Oh, boy. Again, there was nothing in it that specifically contradicted Catholic teaching. It was meant to be “fun” and “honest” and approachable so a nominal Catholic wouldn’t think orthodox Catholics have to be all stodgy about the topic of sexuality. But thinking about this chapter reminded me of something Scott Hahn once said to my Freshman theology class back at Steubenville: “Sex is not ‘good;’ Campbell’s Soup is ‘Mm-mmm good.’ Sex is not ‘great;’ ‘Tony’s Frosted Flakes — They’re grrrrrrr-eat!’ Sex … is holy.”
Duffy on how Catholics ought to speak about sex:
In many Catholic books that discuss sex, you’ll find words like “connubial embrace” and “marital act,” — words that elevate sex to heavenly heights no mortal can breach. While sex is no joke, let’s also not take it too seriously. Any time two adults proceed in a game of Twister, they’re going to need a sense of humor. Here are some ideas to put fun back in the funny business.

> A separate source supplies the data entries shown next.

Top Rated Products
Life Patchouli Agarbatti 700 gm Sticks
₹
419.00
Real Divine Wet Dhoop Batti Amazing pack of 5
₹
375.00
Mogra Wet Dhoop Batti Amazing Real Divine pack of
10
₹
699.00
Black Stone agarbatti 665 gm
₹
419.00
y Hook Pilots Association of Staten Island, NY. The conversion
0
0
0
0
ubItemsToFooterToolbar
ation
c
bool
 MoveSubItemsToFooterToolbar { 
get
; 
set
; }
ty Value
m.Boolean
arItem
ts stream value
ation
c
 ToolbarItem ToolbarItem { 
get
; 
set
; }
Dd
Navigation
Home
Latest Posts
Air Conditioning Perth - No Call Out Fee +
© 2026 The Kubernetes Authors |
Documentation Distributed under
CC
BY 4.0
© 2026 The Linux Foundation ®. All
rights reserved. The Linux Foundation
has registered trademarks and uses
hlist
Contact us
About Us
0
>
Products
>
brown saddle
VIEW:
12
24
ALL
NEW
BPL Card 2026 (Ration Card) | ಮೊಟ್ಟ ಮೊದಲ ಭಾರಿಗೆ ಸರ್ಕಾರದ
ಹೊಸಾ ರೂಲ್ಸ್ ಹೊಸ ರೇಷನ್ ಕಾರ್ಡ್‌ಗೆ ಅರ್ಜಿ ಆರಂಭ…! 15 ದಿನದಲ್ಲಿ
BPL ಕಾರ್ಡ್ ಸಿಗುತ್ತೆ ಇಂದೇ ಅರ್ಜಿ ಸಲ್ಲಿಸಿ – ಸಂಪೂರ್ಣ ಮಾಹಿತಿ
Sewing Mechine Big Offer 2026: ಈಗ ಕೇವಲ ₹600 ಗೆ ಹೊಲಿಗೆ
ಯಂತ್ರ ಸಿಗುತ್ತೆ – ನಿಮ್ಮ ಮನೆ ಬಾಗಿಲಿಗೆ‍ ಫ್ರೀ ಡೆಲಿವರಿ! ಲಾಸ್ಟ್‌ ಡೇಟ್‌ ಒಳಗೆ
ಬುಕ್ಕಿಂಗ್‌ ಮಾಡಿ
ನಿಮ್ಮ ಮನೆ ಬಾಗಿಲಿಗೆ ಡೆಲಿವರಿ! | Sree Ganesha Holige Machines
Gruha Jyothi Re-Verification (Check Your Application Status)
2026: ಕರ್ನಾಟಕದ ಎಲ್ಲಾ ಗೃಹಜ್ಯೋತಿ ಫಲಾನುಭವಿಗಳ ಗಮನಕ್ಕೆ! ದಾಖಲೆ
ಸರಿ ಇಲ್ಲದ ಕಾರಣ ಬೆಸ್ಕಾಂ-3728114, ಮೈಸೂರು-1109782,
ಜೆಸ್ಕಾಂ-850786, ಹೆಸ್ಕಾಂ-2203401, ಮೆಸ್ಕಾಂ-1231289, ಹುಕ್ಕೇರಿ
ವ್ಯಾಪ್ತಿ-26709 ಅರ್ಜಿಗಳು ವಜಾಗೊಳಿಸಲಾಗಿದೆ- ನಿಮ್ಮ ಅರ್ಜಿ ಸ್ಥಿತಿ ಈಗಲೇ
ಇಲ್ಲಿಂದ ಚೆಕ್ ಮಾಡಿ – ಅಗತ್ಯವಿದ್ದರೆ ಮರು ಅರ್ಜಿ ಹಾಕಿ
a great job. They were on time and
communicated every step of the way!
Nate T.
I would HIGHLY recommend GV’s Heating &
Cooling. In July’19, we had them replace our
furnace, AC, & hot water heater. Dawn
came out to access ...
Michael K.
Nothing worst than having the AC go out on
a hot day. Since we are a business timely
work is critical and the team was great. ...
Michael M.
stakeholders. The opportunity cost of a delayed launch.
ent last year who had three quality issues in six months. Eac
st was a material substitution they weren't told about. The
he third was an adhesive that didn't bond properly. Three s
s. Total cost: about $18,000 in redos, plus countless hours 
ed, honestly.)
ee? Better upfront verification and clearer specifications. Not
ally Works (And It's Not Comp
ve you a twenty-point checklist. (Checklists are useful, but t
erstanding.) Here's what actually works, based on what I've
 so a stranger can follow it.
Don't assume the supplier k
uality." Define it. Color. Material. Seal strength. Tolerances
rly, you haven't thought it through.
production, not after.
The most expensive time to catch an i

Since I think her message is influenced by the spirit of Christopher West’s “Theology of the Body,” I will preface some of the other objectionable quotes from the chapter with a quote from Alice von Hildebrand’s critique of West:
The French have a wonderful word to capture the veiling of one’s intimate feelings, out of a proper sense of shame—pudeur, a “holy bashfulness,” so to speak. Seized as he is by what he regards as his calling to evangelize a new generation with this theology in “modern” ways they can supposedly better understand, West practically ignores the importance ofpudeur, and, by his imprudence, winds up undermining his own message.
It is holy bashfulness and reverence which creates the “membrane of silence” Duffy decries in her regrets. I’m only going to use a few examples to illustrate the sort of thing in Duffy’s chapter I found deeply objectionable:
Before marriage I thought that sex was a right for married people, an all-you-can-eat sex buffet. My husband and I gorged at that buffet for the first two years of marriage, and then we felt sick. I resented him because sex didn’t have the same risks for him. … I often put him in the position of begging for sex that I made clear that I was in no mood to enjoy (“Mind if I read a book while you do that?”)
…
I’ve concluded that many of us downplay the importance of our own pleasure in the married relationship. It’s easy to do. At the end of a day spent meeting the needs of our children or the demands of our jobs, our husbands can seem like one more person who wants something from us. We may feel tempted to fake climax, or to give up and get it over with. But we’re not running a sex charity here…
Though there are times in life for the occasional ‘quickie,’ giving up on finding our own pleasure in sex is not an option. … Repeatedly omitting our own pleasure in sex is a tacit consent to being used…
Whatever her good intentions are in being helpful to Catholic couples, Duffy undermines the reality, beauty, and transcendence of Catholic teaching on human sexuality by speaking so crudely and so openly her personal experience.
My friends, I am disconcerted that this book has reached such an exalted state of popularity among serious Catholic women. While there are certainly praiseworthy elements, there is much in it that should send the red flags up. Yet, not a word of criticism is offered from any corner. That’s odd and upsetting to me.
I am concerned with what I perceive to be a central group of influential Catholic female authors who are shaping Catholic culture. I do wonder if some of the authors of this book lack a sense of the cultural traditions of femininity/motherhood/marriage within Catholicism, or are they engaged in actively “updating” tradition? I truly hope that they are not agitating for “changes with the times,” having been influenced by secular feminism. Perhaps, they believe Pope John Paul II’s ideal of the Feminine Genius heralded a call for such changes in Catholic thought. My hope is that there can be a revitalization in Catholic women’s culture by a rise in popularity of Catholic writers who respect the traditions and advice of popes and saints through the ages…and make those accessible to average Catholics.